### About this exercise
Given the records below, would you repeat exactly the lines that begin at the one containing "Connettore A Fibra" and end at the one containing "Wdm Di Fibra Ottica", inclusive?

== Segment start ==

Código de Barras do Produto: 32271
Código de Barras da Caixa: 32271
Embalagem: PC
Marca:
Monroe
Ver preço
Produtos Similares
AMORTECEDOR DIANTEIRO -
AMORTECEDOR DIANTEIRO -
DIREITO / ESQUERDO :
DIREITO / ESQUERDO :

== Segment end ==
== Segment start ==

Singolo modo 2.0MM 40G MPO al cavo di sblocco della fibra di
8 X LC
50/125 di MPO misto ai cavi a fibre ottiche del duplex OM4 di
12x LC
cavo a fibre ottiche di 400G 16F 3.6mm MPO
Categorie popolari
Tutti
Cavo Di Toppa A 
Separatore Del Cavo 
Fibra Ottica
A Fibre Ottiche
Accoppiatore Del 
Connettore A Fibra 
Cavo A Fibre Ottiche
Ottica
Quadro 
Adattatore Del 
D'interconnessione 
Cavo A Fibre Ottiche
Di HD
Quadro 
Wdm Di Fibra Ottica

== Segment end ==

### Answer box
Connettore A Fibra 
Cavo A Fibre Ottiche
Ottica
Quadro 
Adattatore Del 
D'interconnessione 
Cavo A Fibre Ottiche
Di HD
Quadro 
Wdm Di Fibra Ottica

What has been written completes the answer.